Now that I've finished up the GTA IV story I can't help but think of how refreshing it would be to have a game with the same elements, but without the witty advertising, cursing, vulgar talk radio stations, ethnic stereotypes, etc... not that I don't like it, it's just that sometimes it took me out of the game. That said, there is definitely a self awareness about it at Rockstar throughout the game though. At one point even, Niko switches off the radio station, stating that he couldn't stand it anymore. I was impressed. It also made me wonder if there is another game that Rockstar wants to make but cannot because it wouldn't sell. Maybe a game closer akin to Shenmue.

Think about the buzz around a Shenmue game made by Take-Two's Rockstar.

Think about it.

Monday, May 12, 2008


Wow. It's rare that something comes along with a lot of anticipation then surpasses your expectations. Rockstar has outdone themselves. The game is incredible. When reading the reviews about the game you might feel bad for the folks that review for a living. They play games as a job, not for the fun of it or for (gasp) the experience of it. GTA 4 is a rare treat for someone like me. First impressions after firing it up are jarring. I expected it to look and feel much like San Andreas. Nothing could be farther from that statement. Meaning, it is clear that it is by the same folks, but the boyish story in the previous installment is gone. The story, which is what I figured would fall flat, it much more gripping.

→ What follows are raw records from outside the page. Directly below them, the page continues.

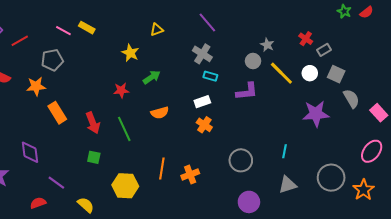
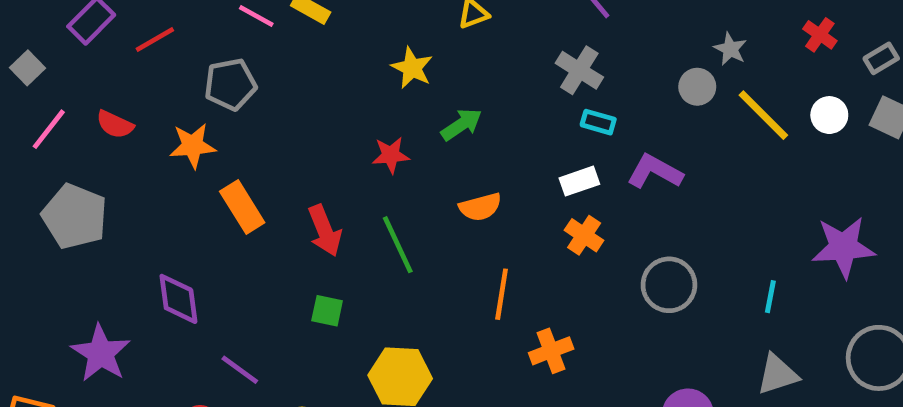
gray rectangle: (324, 50) -> (881, 58), moved
purple L-shape: (247, 91) -> (655, 172), moved, turned -145
purple star: (316, 114) -> (843, 247), moved
gray circle: (241, 160) -> (669, 285), moved
orange line: (162, 168) -> (502, 294), moved

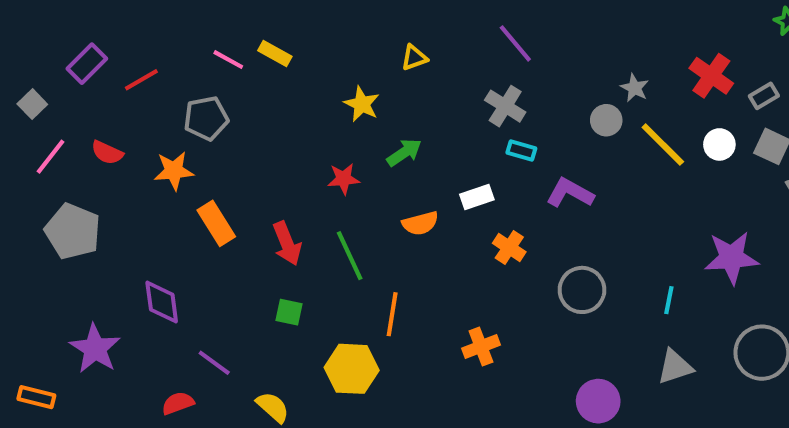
red cross: (820, 35) -> (711, 76), size x1.5
white rectangle: (579, 181) -> (477, 197), moved
orange line: (502, 294) -> (392, 314), moved

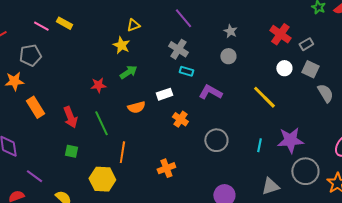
gray star: (635, 88) -> (230, 31), moved
yellow star: (362, 104) -> (121, 45), moved
yellow line: (663, 144) -> (264, 97), moved
purple star: (732, 258) -> (290, 140), moved
gray triangle: (675, 367) -> (270, 186), moved

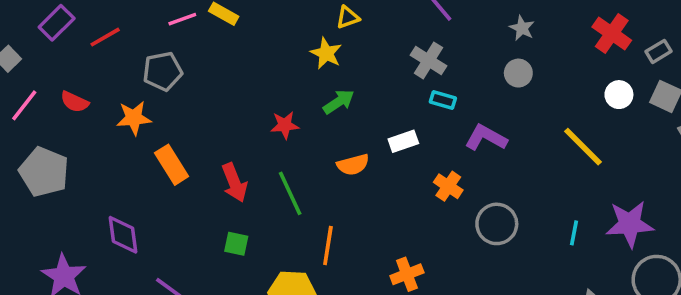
pink line: (41, 26) -> (182, 19), turned -49
orange cross: (180, 119) -> (448, 186), moved

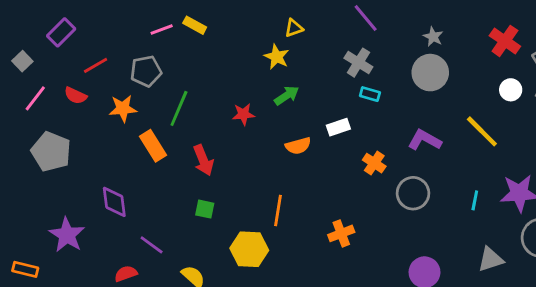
red line: (105, 37) -> (96, 65), moved
gray circle: (518, 73) -> (430, 73), size x1.6
purple L-shape: (486, 138) -> (424, 140), moved
green line: (290, 193) -> (179, 108), moved, turned 48

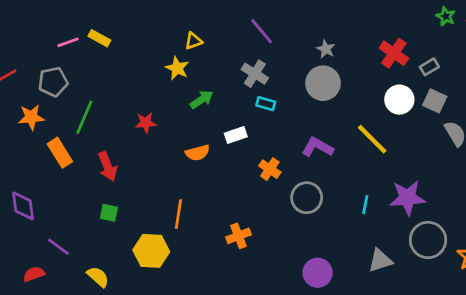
white circle: (511, 90) -> (399, 100), size x1.4
green arrow: (287, 96) -> (202, 100), moved

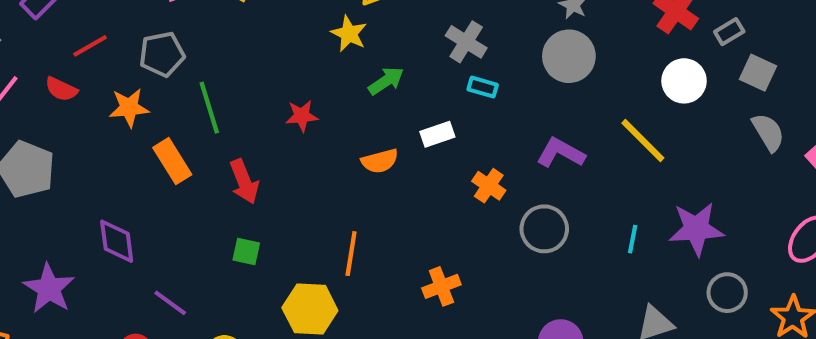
gray square: (435, 101) -> (758, 73), moved
green line: (84, 117) -> (209, 108), turned -40
gray circle: (428, 240) -> (727, 293), size x0.7

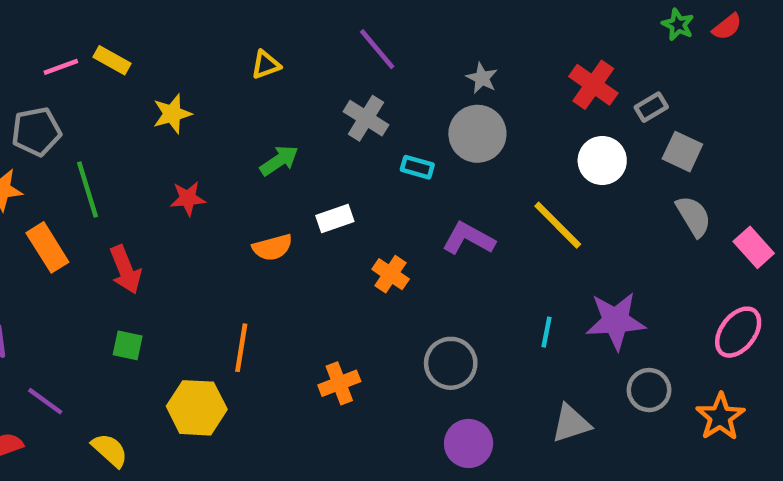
yellow star: (349, 34) -> (172, 114), moved, turned 30
cyan rectangle: (483, 87) -> (417, 167), moved
gray circle: (544, 229) -> (451, 363), moved

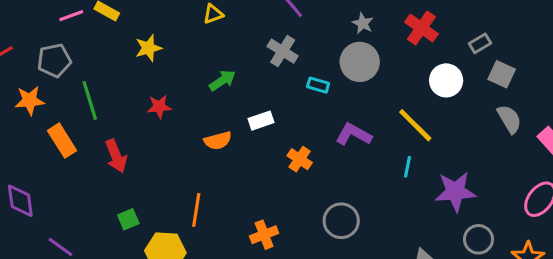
red cross: (593, 85) -> (421, 28), moved
cyan line: (547, 332) -> (408, 167), moved
green square: (128, 345) -> (128, 219), moved, turned -35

Like and dislike, feelings.

One of the biggest changes perhaps is, well, me. Maybe I'm wiser, gone though a bit, been around long enough to have made bad decisions... but this game makes you, forces you, to take deep breathes. Dare I say; it has a bit of Shenmue to it. For example: you work on many relationships at once. The game allows you to invest time in certain characters, work for their friendship or love. Because I am the way I am, I tried to take one as far as the game would allow, when all the sudden it turned on me. I honestly felt sort of betrayed. I felt like taking a walk and watching the time go by, literally. So I did. Almost like adding my own cut to the story.

Marching On.

Rockstar didn't mess around. This game is worth every penny. The city looks and feels ridiculously good. I've never lived in NYC but I have visited on occasion, probably more then I should have. I vividly remember the colors of the city the day after New Years, the emptiness. I also remember taking a train from Islip on a Spring day in the middle of the week. Both contrasting images and feelings are in the game. My experiences are limited, so I can only imagine what someone who spent a lot of time there thinks. Regardless, the game sucks you in. Forces you to take in the character that is the city along with the human characters to run into along the way.

Some say this is the greatest video game experience of all time... They may be right, perhaps wrong. Either way, I'll be playing this game all the way through. Why not.